Output each record verbatim, with pictures left out.
--------------------------------
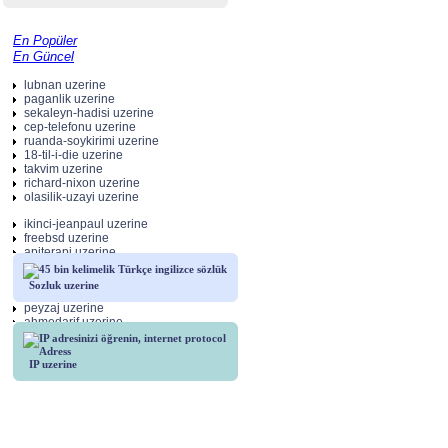
En Popüler
En Güncel
lubnan uzerine
paganlik uzerine
sekaleyn-hadisi uzerine
cep-telefonu uzerine
ruanda-soykirimi uzerine
18-til-i-die uzerine
takvim uzerine
richard-nixon uzerine
olasilik-uzayi uzerine
ikinci-jeanpaul uzerine
freebsd uzerine
apiterapi uzerine
aramamotorlari uzerine
uyku uzerine
Sozluk uzerine
kazimkoyuncu uzerine
peyzaj uzerine
ahmedarif uzerine
cahitsitkitaranci uzerine
IP uzerine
--------------------------------
ANSWER SPACE
En Popüler
En Güncel
lubnan uzerine
paganlik uzerine
sekaleyn-hadisi uzerine
cep-telefonu uzerine
ruanda-soykirimi uzerine
18-til-i-die uzerine
takvim uzerine
richard-nixon uzerine
olasilik-uzayi uzerine
ikinci-jeanpaul uzerine
freebsd uzerine
apiterapi uzerine
aramamotorlari uzerine
uyku uzerine
Sozluk uzerine
kazimkoyuncu uzerine
peyzaj uzerine
ahmedarif uzerine
cahitsitkitaranci uzerine
IP uzerine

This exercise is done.